History seems doomed to repeat itself.


----------



## jegreenwood (Dec 25, 2015)

Perhaps not exactly what the OP asked, but didn't William Byrd get into trouble for his Cathlolicism? This from Wikipedia:

From the early 1570s onwards Byrd became increasingly involved with Catholicism, which, as the scholarship of the last half-century has demonstrated, became a major factor in his personal and creative life. As John Harley has shown, it is probable that Byrd's parental family were Protestants, though whether by deeply felt conviction or nominal conformism is not clear. Byrd himself may have held Protestant beliefs in his youth, for a recently discovered fragment of a setting of an English translation of Martin Luther's hymn "Erhalt uns, Herr, bei deinem Wort", which bears an attribution to "Birde" includes the line "From Turk and Pope defend us Lord".[14] However, from the 1570s onwards he is found associating with known Catholics, including Lord Thomas Paget, to whom he wrote a petitionary letter on behalf of an unnamed friend in about 1573.[15] Byrd's wife Julian was first cited for recusancy (refusing to attend Anglican services) at Harlington in Middlesex, where the family now lived, in 1577. Byrd himself appears in the recusancy lists from 1584.[16]

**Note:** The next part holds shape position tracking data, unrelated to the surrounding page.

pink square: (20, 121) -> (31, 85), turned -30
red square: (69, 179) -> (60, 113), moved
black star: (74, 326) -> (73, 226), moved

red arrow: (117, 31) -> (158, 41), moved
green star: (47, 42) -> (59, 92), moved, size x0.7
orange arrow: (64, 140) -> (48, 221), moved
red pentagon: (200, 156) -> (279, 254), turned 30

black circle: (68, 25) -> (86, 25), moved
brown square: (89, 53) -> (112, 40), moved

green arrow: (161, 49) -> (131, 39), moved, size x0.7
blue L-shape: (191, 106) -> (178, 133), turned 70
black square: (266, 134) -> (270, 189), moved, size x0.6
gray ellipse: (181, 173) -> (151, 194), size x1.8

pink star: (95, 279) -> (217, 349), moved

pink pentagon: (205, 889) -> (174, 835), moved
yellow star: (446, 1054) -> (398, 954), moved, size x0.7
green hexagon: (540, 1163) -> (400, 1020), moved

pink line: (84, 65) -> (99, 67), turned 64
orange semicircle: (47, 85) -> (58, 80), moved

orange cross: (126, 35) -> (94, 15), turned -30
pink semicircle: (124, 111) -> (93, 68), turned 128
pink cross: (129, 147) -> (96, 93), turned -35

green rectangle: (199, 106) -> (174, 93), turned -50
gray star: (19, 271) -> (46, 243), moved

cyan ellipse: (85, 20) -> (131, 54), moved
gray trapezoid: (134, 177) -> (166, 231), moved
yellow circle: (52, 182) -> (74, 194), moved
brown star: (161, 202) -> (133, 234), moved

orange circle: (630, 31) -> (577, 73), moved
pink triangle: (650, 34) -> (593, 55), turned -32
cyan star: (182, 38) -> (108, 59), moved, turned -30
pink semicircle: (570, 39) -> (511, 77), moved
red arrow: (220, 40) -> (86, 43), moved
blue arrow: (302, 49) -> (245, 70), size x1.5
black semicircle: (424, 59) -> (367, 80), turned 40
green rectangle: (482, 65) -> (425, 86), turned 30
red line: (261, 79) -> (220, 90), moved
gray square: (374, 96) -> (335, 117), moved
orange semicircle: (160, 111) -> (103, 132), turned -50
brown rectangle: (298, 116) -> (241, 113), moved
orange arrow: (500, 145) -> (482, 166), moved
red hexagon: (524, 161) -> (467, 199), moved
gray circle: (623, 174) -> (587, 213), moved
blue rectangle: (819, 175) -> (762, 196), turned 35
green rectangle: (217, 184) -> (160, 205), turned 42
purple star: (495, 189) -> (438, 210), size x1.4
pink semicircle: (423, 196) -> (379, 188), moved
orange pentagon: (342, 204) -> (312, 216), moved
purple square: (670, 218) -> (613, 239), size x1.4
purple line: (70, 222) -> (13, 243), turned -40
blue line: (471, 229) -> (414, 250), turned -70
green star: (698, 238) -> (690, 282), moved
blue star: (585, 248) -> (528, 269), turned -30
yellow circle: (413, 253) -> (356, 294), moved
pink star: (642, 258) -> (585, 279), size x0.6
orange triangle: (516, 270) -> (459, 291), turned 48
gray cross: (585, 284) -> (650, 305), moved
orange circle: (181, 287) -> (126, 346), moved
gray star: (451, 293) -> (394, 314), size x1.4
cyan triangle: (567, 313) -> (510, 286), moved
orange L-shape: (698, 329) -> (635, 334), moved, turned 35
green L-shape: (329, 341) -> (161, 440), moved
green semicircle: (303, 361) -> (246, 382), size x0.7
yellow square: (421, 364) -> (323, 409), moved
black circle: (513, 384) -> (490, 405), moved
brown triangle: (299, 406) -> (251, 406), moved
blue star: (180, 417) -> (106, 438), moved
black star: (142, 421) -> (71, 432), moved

His involvement with Catholicism took on a new dimension in the 1580s. Following Pope Pius V's papal bull Regnans in Excelsis, in 1570, which absolved Elizabeth's subjects from allegiance to her and effectively made her an outlaw in the eyes of the Catholic Church, Catholicism became increasingly identified with sedition in the eyes of the Tudor authorities. With the influx of missionary priests trained at the English College, Douai, (now in France but then part of the Spanish Netherlands) and in Rome from the 1570s onwards, relations between the authorities and the Catholic community took a further turn for the worse. Byrd himself is found in the company of prominent Catholics. In 1583 he got into serious trouble because of his association with Paget, who was suspected of involvement in the Throckmorton Plot, and for sending money to Catholics abroad. As a result of this, Byrd's membership of the Chapel Royal was apparently suspended for a time, restrictions were placed on his movements, and his house was placed on the search list. In 1586 he attended a gathering at a country house in the company of Father Henry Garnett (later executed for complicity in the Gunpowder Plot) and the Catholic poet Robert Southwell.[17]


----------